The 2.6 Challenge has raised about £6m for charities after launching this weekend.
Hundreds of charities took part and the total is expected to grow in the next few days as corporate donations come through.
When the idea was presented to charities, organisers said they wanted to raise £67m by the end of the month, which is about what the London Marathon would have raised (£66.4m in 2019).
The total includes public fundraisers linked to the campaign via Virgin Money Giving and JustGiving, but not what charities raised in other ways.
The 2.6 Challenge was launched earlier this month as part of a Save the UK Charities campaign by the Mass Participation Sports Organisers (MSO) group, which includes London Marathon Events and other event organisers in the UK.
Participants are encouraged to take part in any kind of activity in relation to the number 26 or 2.6, and fundraise or donate to a charity of their choice. The number was chosen because a marathon is 26.2 miles and because the 2020 London Marathon, which would have been in its 40th year, was scheduled for 26 April.
‘Just the start of the campaign’
Hugh Brasher, co-chair of MSO and event director of London Marathon Events, said: “The response we had to the first day of The 2.6 Challenge yesterday was incredible. It has been so inspiring to see the nation come together – from superstar celebrities to young children – to help save the UK’s charities.
“The best of Great Britain’s society shines through whenever we have our backs to the wall.
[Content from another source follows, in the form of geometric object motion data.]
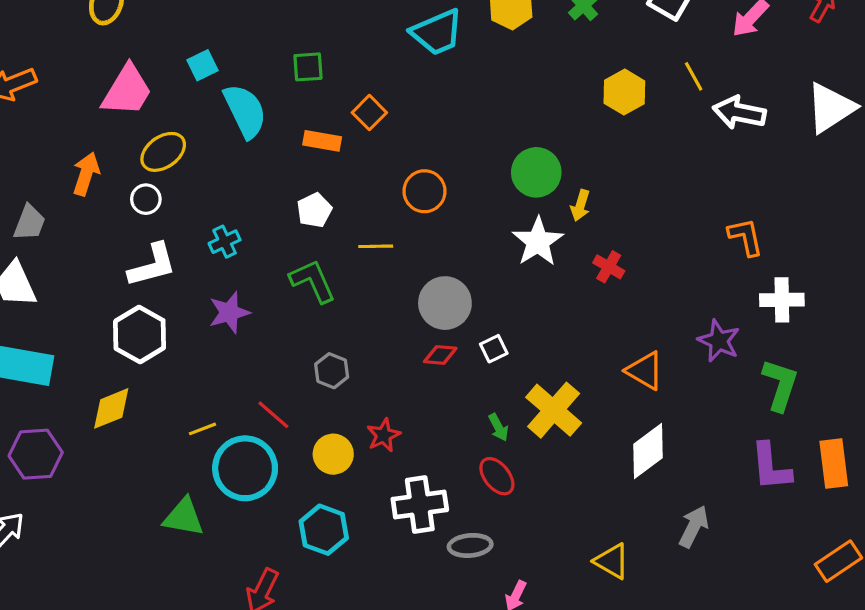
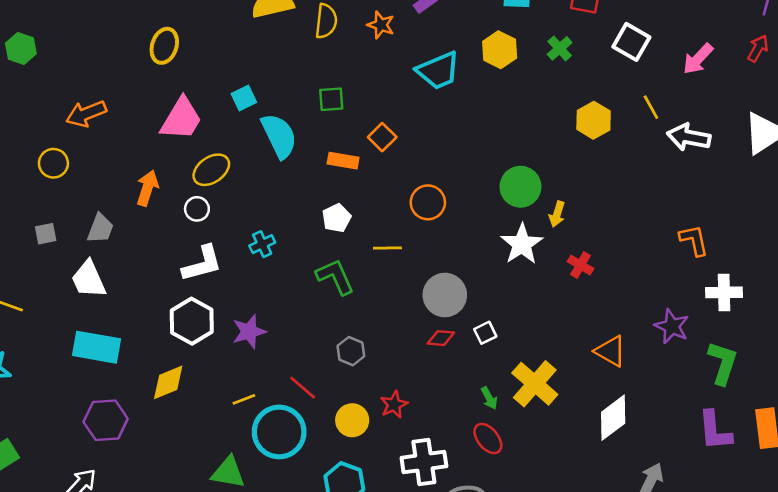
purple star: (229, 312) -> (249, 332), moved

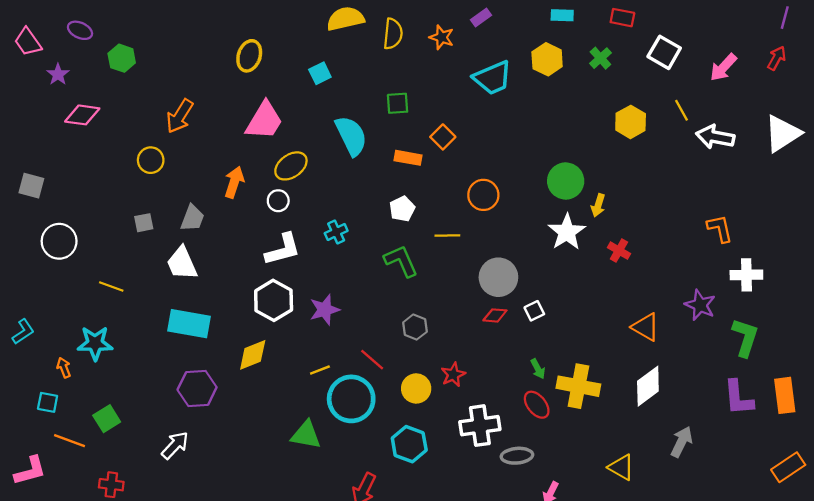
cyan square: (244, 98) -> (320, 73), moved
orange arrow: (86, 114) -> (180, 116), turned -36
yellow cross: (535, 384) -> (578, 386), moved, turned -30

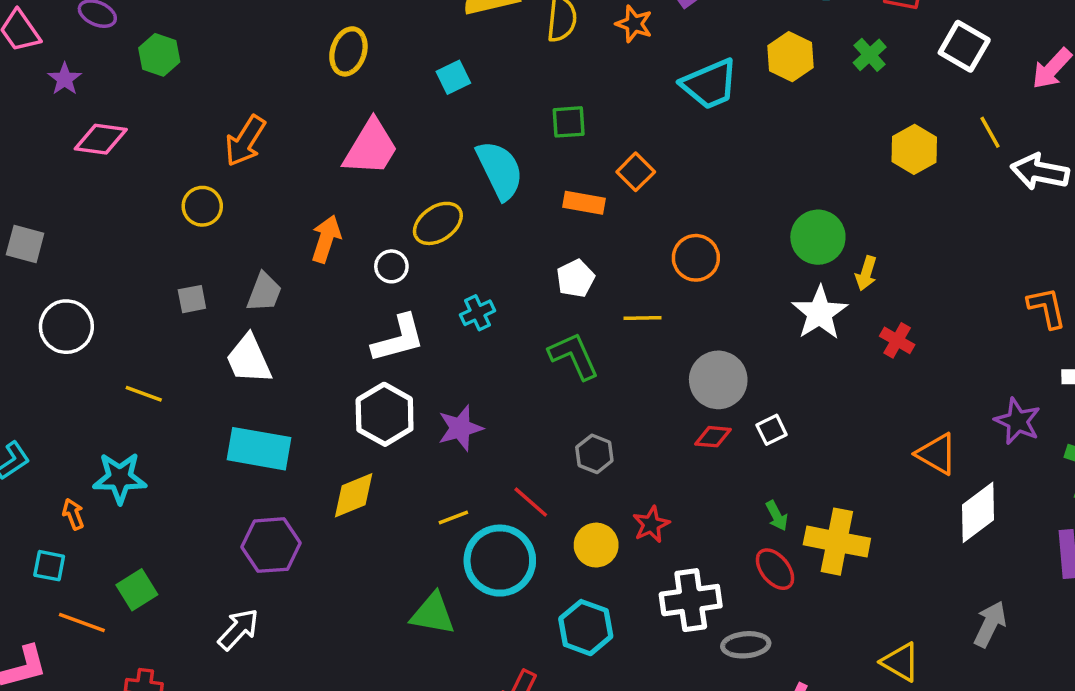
yellow ellipse: (291, 166) -> (438, 223), moved
white diamond: (648, 386) -> (978, 512), moved

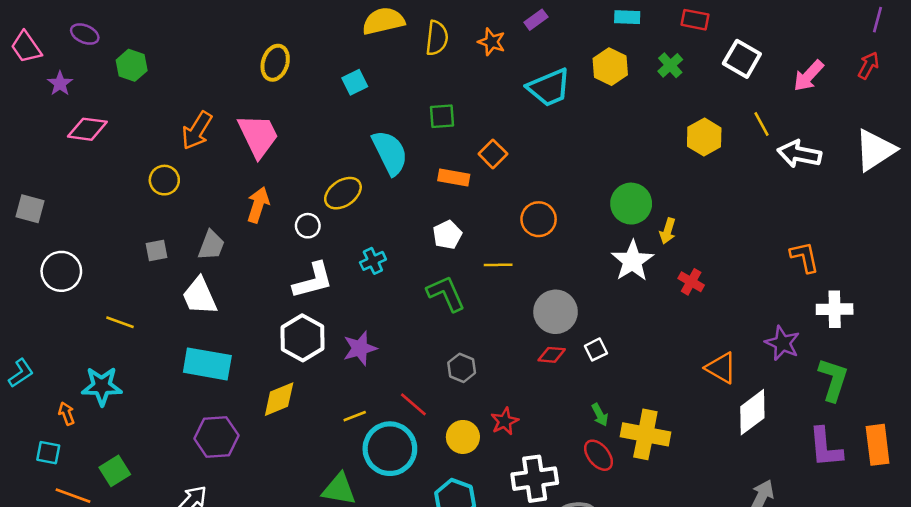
pink trapezoid: (371, 148) -> (258, 136), moved, turned -57

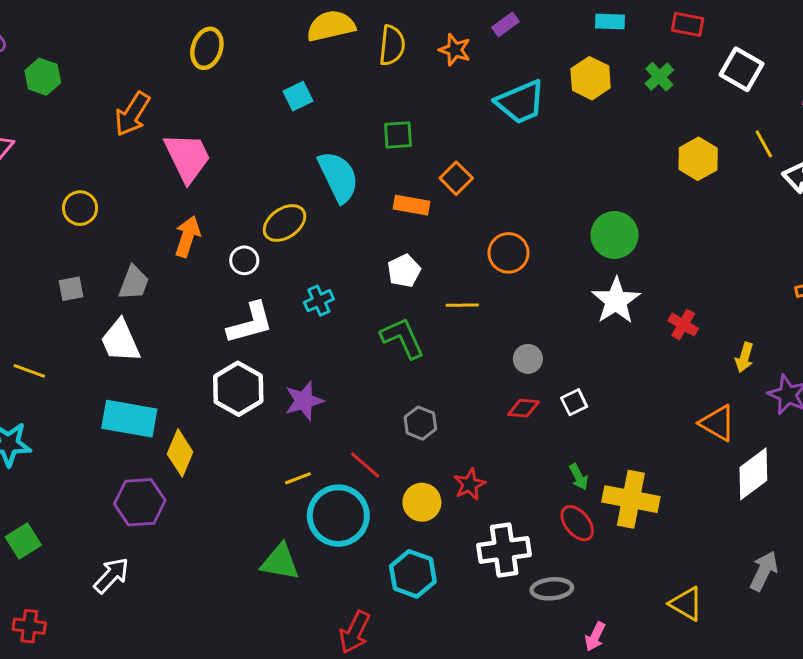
yellow ellipse: (275, 63) -> (207, 48), moved
orange arrow: (197, 131) -> (132, 114), moved
yellow arrow: (668, 231) -> (744, 357), moved
gray circle: (556, 312) -> (528, 359), size x0.6
yellow diamond: (279, 399) -> (180, 453), moved, turned -45

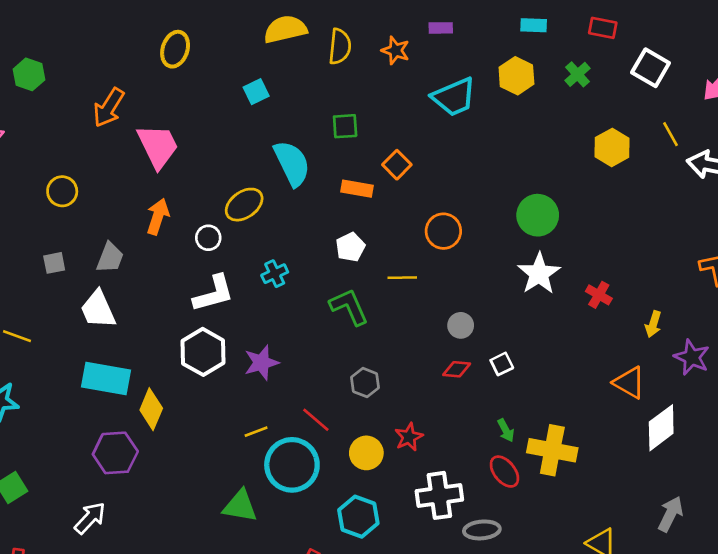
purple rectangle: (506, 24) -> (441, 28), turned 35

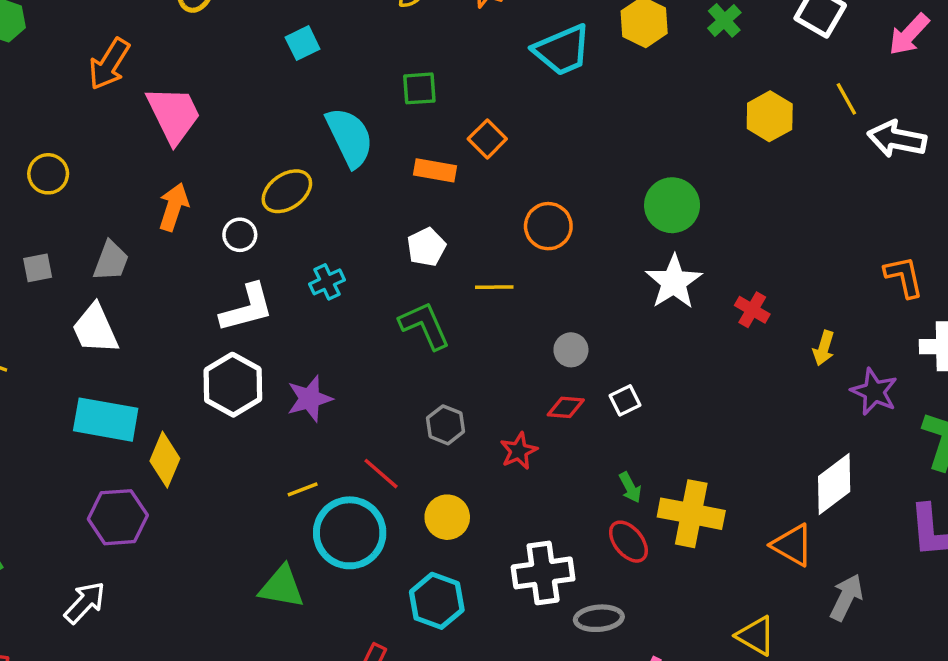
orange triangle: (629, 383) -> (792, 545), moved
red star: (409, 437) -> (519, 451), moved

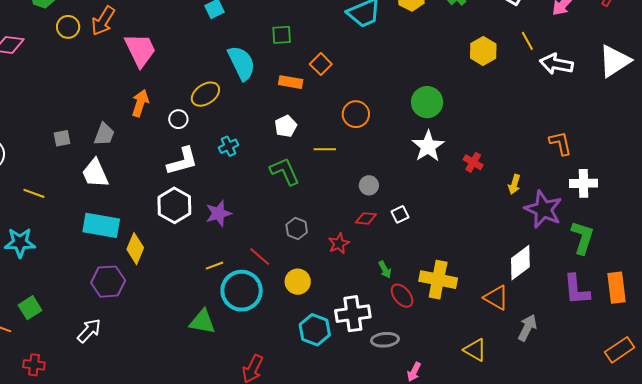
yellow circle: (48, 174) -> (68, 27), moved
purple star: (874, 392) -> (543, 209), size x1.4
green arrow: (630, 488) -> (385, 270), moved
cyan hexagon: (437, 601) -> (315, 330), moved

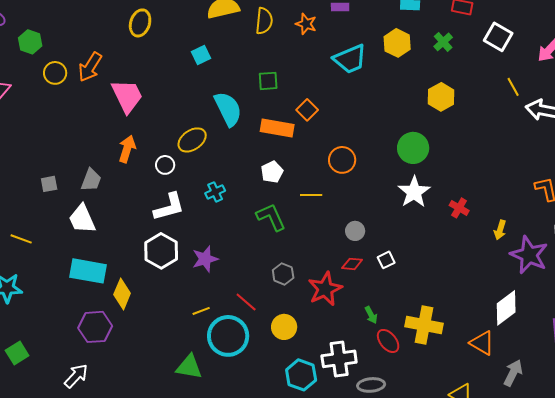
yellow hexagon: (483, 51) -> (441, 97), moved
orange rectangle: (291, 82) -> (277, 128), size x1.4
red star: (339, 244) -> (325, 289), size x1.6

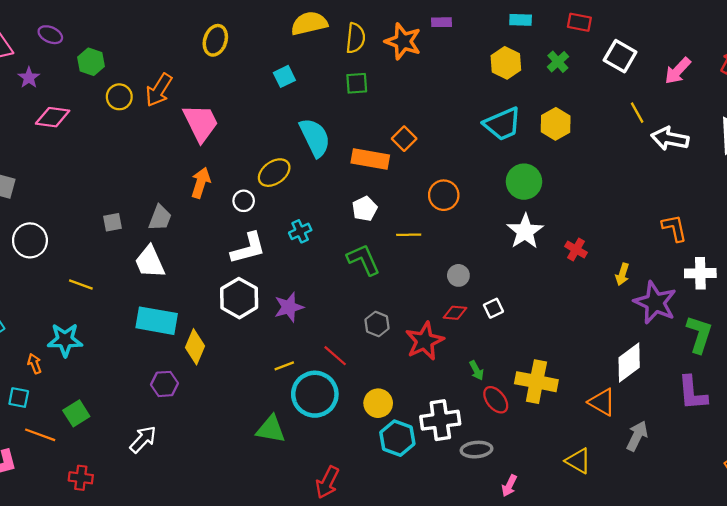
orange star: (306, 24) -> (403, 41), size x1.5
cyan trapezoid: (350, 59) -> (503, 124), moved
green square: (268, 81) -> (357, 83), moved
purple hexagon: (95, 327) -> (164, 384), size x0.7
yellow circle: (284, 327) -> (378, 403), moved

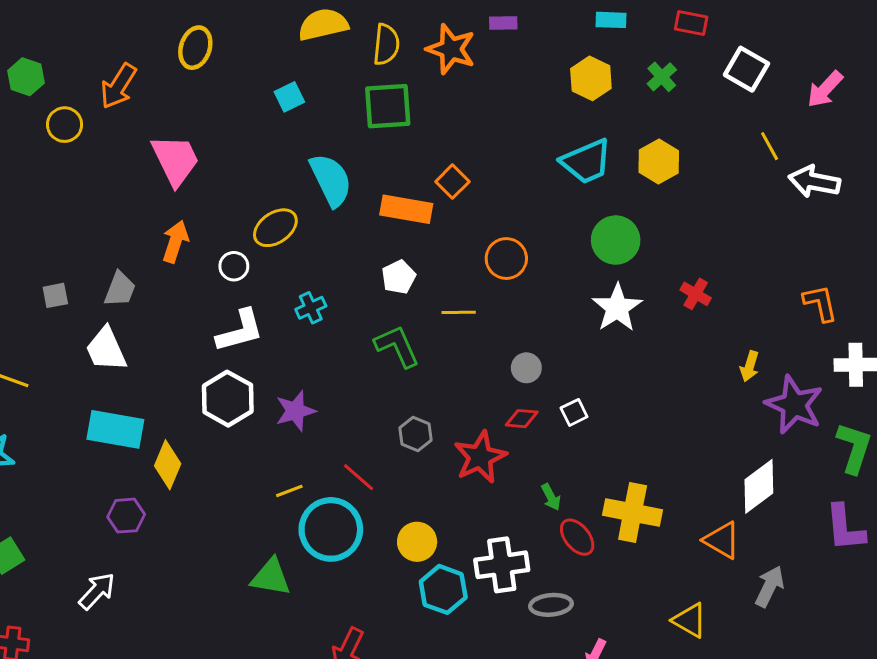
green square: (357, 83) -> (388, 106), size x1.6
orange arrow: (159, 90) -> (118, 86), moved
red cross: (576, 249) -> (696, 294), moved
People have been in their houses now for over a month and I think many of us feel helpless.
“While we understand the necessity to stay at home to save the NHS, many of us want to do something additional to help those in greatest need, and The 2.6 Challenge allows us to do that, to get active and to help save the UK’s charities.
“It’s important to say that yesterday was just the start of the campaign and we want to encourage people that haven’t already taken part to think of a challenge and give it a go.”
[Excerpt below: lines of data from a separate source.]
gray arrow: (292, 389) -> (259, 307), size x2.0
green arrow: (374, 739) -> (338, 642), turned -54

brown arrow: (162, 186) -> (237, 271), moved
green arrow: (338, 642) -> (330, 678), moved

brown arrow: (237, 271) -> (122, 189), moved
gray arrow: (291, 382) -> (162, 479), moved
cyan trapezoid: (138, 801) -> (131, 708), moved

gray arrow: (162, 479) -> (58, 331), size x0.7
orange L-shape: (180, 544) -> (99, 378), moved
Some of the top fundraisers
Supporters from a range of charities took part in the event by undertaking different activities, both physical and not.
Some of the top fundraisers of the campaign are raising money for NHS Charities Together’s appeal to support NHS workers and volunteers during the coronavirus emergency, which has proven very successful with the public and is also the appeal that Captain Tom Moore has been fundraising for.
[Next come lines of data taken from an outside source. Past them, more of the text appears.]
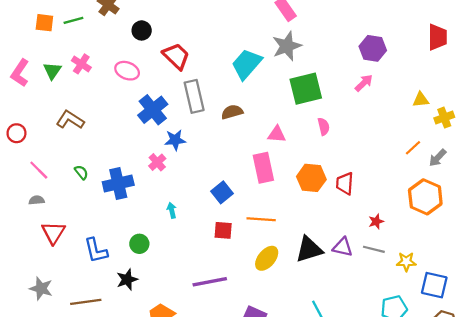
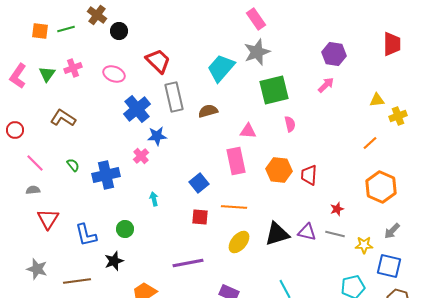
black circle: (142, 30) -> (119, 31), moved
pink cross: (81, 64) -> (73, 68), turned 36
gray arrow: (438, 158) -> (392, 231), moved

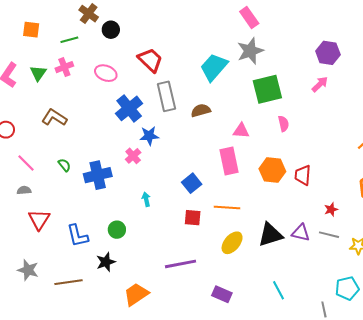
green line: (66, 29) -> (69, 40), moved

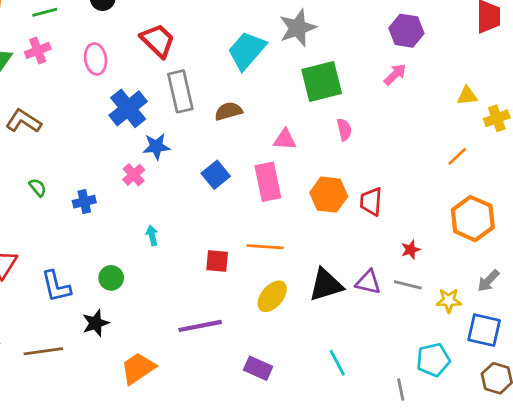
pink ellipse: (106, 73) -> (96, 59), turned 60
blue cross: (98, 175) -> (84, 202), size x0.6
blue square: (192, 183) -> (216, 175), moved

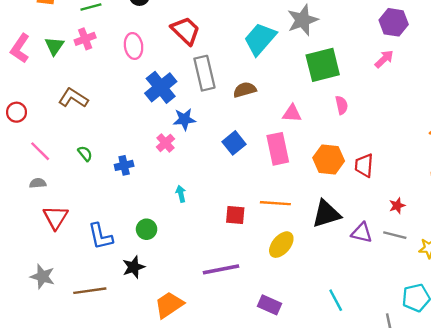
black triangle: (326, 285) -> (326, 214), moved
Dave Roscoe, who is planning development manager at Manchester City Council, raised more than £52,000 for the appeal by doing a fancy dress workout on YouTube.
Former football player Francis Benali raised more than £16,000 by running a marathon in his garden, half of which will go to NHS Charities Together, and the other half to the Saints Foundation.
Other successful fundraisers were by Ronnie Harris, vice-president of the Teenage Cancer Trust, who raised £21,000 for his charity, and Jonathan Davies, who is president of the Velindre NHS Trust, and who has also raised around £21,000 for his charity so far.